Klassisch in Schauspiel wie Musiktheater startet das Theater Altenburg-Gera unter seinem Interims-Intendanten Eberhard Kneipel kommendes Wochenende, nämlich mit Schillers «Kabale und Liebe» in Altenburg und Verdis «La Traviata» in Gera. 17 neue Produktionen im Spannungsfeld zwischen Repertoire und Neuentdeckungen mit hohem künstlerischen Anspruch hält Thüringens größte Bühne bereit. Das Motto «Vierfalt» symbolisiert dabei das breite Spektrum der Sparten.
Gleich auf «Level 13» hat sich das Deutsche Nationaltheater (DNT) Weimar mit der Uraufführung des gleichnamigen Stückes von Alexander Schmidt vergangenen Samstag an der Erfurter Bühne begeben. Am DNT selbst folgen 13 große Neuinszenierungen. Dabei darf ein Schiller in Weimar nicht fehlen. Doch die Würfel für ein spezielles Stück sind noch nicht gefallen, nachdem das geplante «Laboratorium» aus finanziellen Gründen abgesagt wurde.
Am Theater Rudolstadt indes «schillert» es gleich zu Beginn der Spielzeit kräftig mit der «Jungfrau von Orleans». Tags darauf nimmt das Ensemble dann ganz und gar nicht klassisch mit «Nach dem Regen» von Sergi Belbel absolut komisch die Geschicke eines Unternehmens Hier und Heute aufs Korn. Insgesamt wartet das Haus mit der einzigartigen Kombination der Sparten Schauspiel und Orchester dennoch mit 17 neuen Inszenierungen in allen Sparten auf.
Auf 13 neue Produktionen bringt es das Theater Meiningen, das seine Spielzeit mit Büchners Klassiker «Dantons Tod» eröffnet. Eine Woche länger müssen sich das Erfurter und das Eisenacher Publikum bis zur Premiere von Mozarts «Don Giovanni» beziehungsweise von Lehars «Land des Lächelns» gedulden. Bis das erste neue Stück in Nordhausen - dort hat nun eine neue Crew unter Intendant Lars Tietje das Sagen - auf die Bühne kommt, wird es Anfang Oktober. Noch längere Abstinenz indes ist den Jenaern verordnet. Die komplett neue künstlerische Mannschaft startet Ende Oktober unter dem Motto «Willkommen im Wilden Westen».

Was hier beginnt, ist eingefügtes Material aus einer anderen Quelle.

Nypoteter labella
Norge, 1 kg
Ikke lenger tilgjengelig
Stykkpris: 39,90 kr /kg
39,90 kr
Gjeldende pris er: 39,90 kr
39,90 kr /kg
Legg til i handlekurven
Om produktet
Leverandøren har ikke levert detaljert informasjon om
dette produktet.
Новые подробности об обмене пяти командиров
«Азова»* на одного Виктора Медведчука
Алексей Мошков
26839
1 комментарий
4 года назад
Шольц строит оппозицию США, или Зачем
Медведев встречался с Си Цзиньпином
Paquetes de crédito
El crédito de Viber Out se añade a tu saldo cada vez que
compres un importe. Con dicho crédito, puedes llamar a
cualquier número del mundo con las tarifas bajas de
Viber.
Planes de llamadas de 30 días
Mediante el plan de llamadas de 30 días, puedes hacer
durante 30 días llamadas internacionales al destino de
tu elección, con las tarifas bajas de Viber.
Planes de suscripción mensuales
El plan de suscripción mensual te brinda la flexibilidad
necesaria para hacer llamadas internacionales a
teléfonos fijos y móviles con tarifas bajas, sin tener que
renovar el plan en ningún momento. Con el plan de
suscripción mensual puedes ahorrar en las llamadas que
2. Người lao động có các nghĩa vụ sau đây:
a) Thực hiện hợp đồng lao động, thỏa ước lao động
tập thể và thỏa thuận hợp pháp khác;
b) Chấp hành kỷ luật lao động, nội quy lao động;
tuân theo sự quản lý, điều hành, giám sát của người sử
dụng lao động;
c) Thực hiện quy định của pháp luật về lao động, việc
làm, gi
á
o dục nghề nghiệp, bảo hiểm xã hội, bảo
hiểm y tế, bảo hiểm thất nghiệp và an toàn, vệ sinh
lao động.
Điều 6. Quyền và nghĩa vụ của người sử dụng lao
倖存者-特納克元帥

Kooperation wird in dieser Spielzeit an den Thüringer Bühnen größer geschrieben als noch in der zurückliegenden. Damit versuchen die Theater das Schließen von Sparten infolge fehlender Finanzen beziehungsweise zukunftsträchtiger Konzepte zu kompensieren. Bestes Beispiel sind die Häuser Rudolstadt und Nordhausen. Ersterem fehlt das Musiktheater, das sie sich aus dem Norden und durch die Zusammenarbeit mit der Weimarer Musikhochschule auf die Bühne holen. Im Gegenzug gehen von der Saale vier Produktionen in das Schauspiel-lose Nordhausen, darunter das Weihnachtsmärchen mit allein 22 Vorstellungen.
Noch sehr einseitig ist die «Kooperation» zwischen Weimar und Erfurt, präsentiert sich doch in dieser Spielzeit nur das DNT mit fünf Inszenierungen, darunter «Faust» sowie «Romeo und Julia» in der Landeshauptstadt. Gleiches gilt für Meiningen und Eisenach, wo zwar die Südthüringer auf der westlichen Bühne des Landes mit drei Stücken auftreten, der Tross jedoch nicht in die umgekehrte Richtung geht. Und dann ist da noch Thüringens größte und leistungsstärkste Ballett Company. Am Altenburg-Geraer Haus beheimatet, wird die 24-köpfige Truppe den Erfurter Spielplan um zwei Vorstellungen des neuen Strawinsky-Abends, den des Meininger Theaters um neun Aufführungen des «Sommernachtstraums» bereichern.